Motivation
The Deep Learning community develops learning machines with multi-layer architectures, with the purpose of learning complex tasks better or more effectively that shallow architectures. The objective of this project is to collect examples of tasks, which demonstrate the advantages of deep architectures compared to shallow architectures and organize public evaluations (challenges) using such tasks.

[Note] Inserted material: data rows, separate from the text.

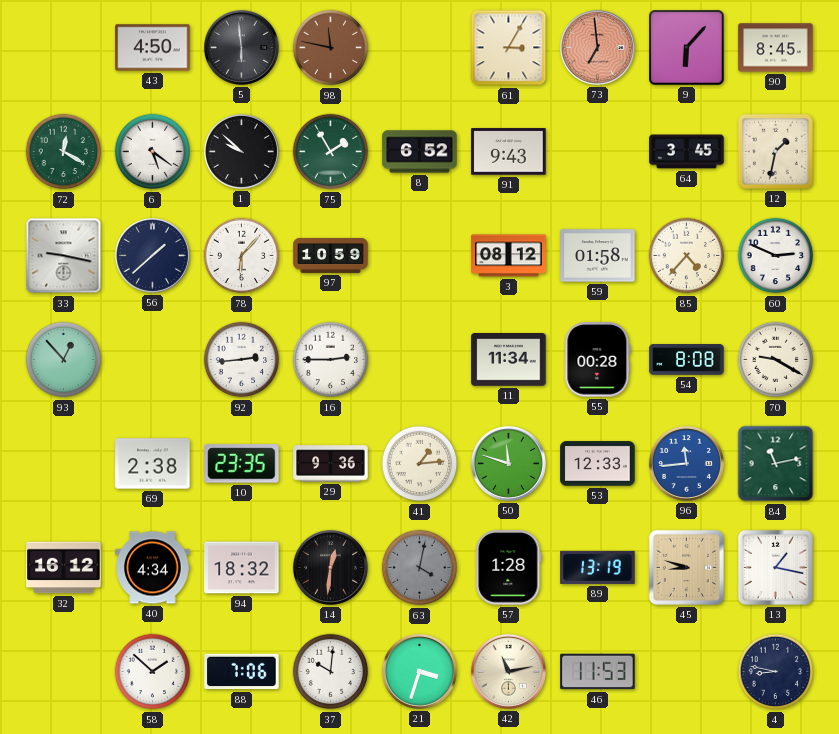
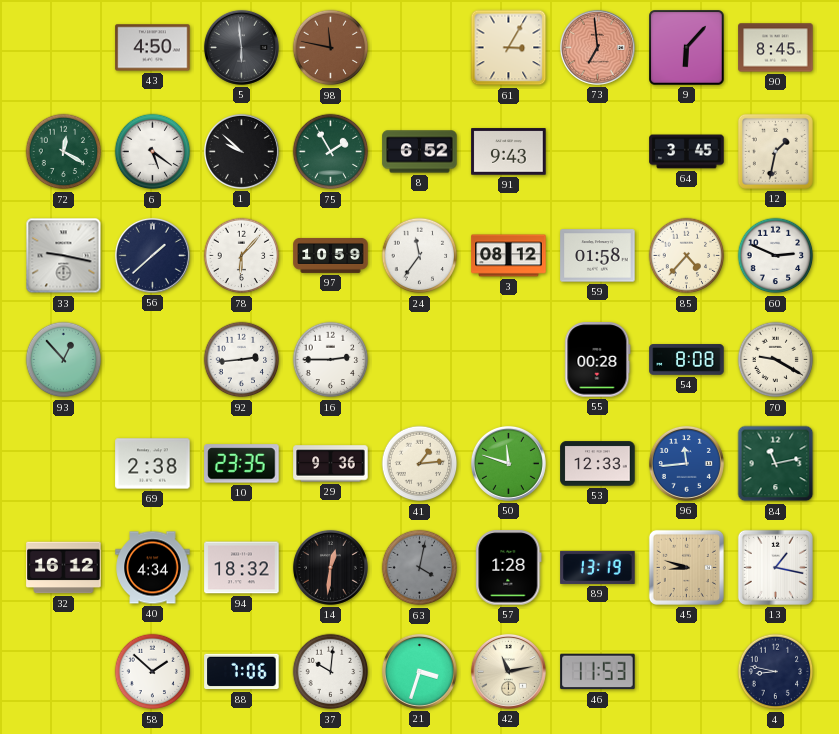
24: none -> 11:36
11: 11:34 -> none
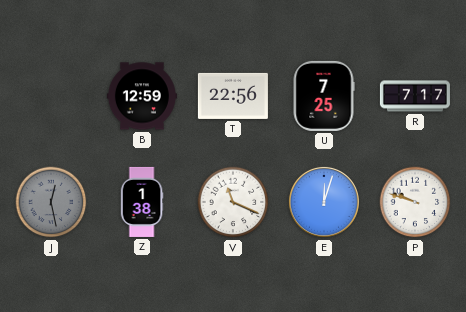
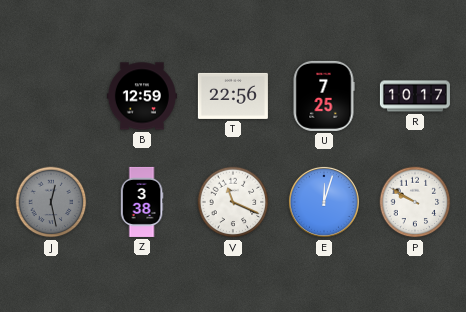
R: 7:17 -> 10:17
Z: 1:38 -> 3:38
P: 9:48 -> 9:50
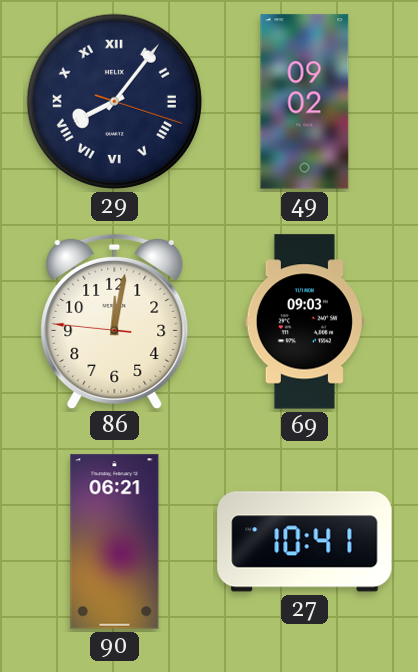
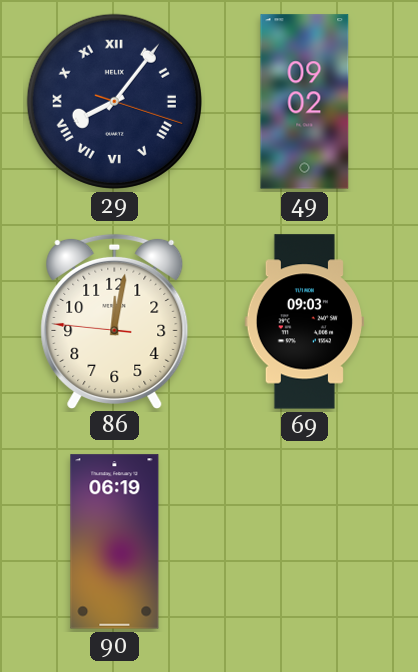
90: 06:21 -> 06:19
27: 10:41 -> none
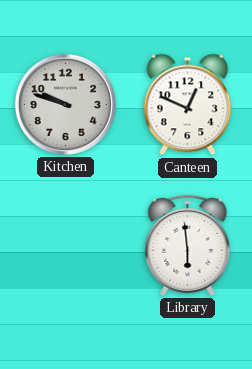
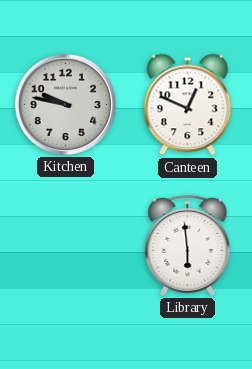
Kitchen: 9:48 -> 9:47
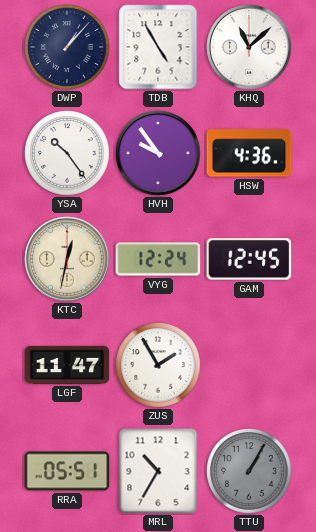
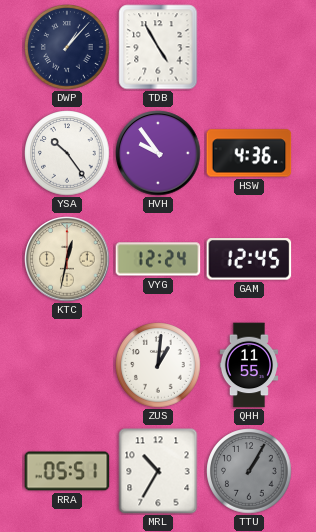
KHQ: 11:08 -> none
LGF: 11:47 -> none
ZUS: 1:55 -> 1:01
QHH: none -> 11:55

Our first challenge taking place in 2011 will be on unsupervised learning. One of the recent developments in deep learning research has been the invention of algorithms for learning internal representations using unsupervised learning. The unsupervised learning challenge will test the ability of algorithms to create representations in a totally unsupervised way for use in supervised learning tasks. To emphasize the capability of the unsupervised learning systems to develop useful abstractions, the supervised learning tasks used to evaluate them will make use of very few labeled training examples and will include the case of "one-shot learning" (learning from a single labeled example). Acknowledging the fact that in practical applications there is always some kind of supervision available at least to perform model selection and select the best representation created by unsupervised learning algorithms, there will be a second phase in the challenge in which some labeled training data will be made available. However, the labels will be drawn from a task distinct from the task on which the data representations generated by the participants will be evaluated. Hence this will be a transfer learning problem:  learning a data representation to solve a given task then use it for other similar tasks.

Our second challenge will be a "live challenge" using video data to demonstrate the capability of deep learning systems trained on unrelated tasks to perform one-shot-learning of poses or short actions. Such capability would be useful to develop consumer products of video retrieval,
video surveillance, recognition of signals or commands, games. The competitors will be screened using pre-recorded data but will then have to demonstrate their system with live video at the site of a conference where the competition will take place.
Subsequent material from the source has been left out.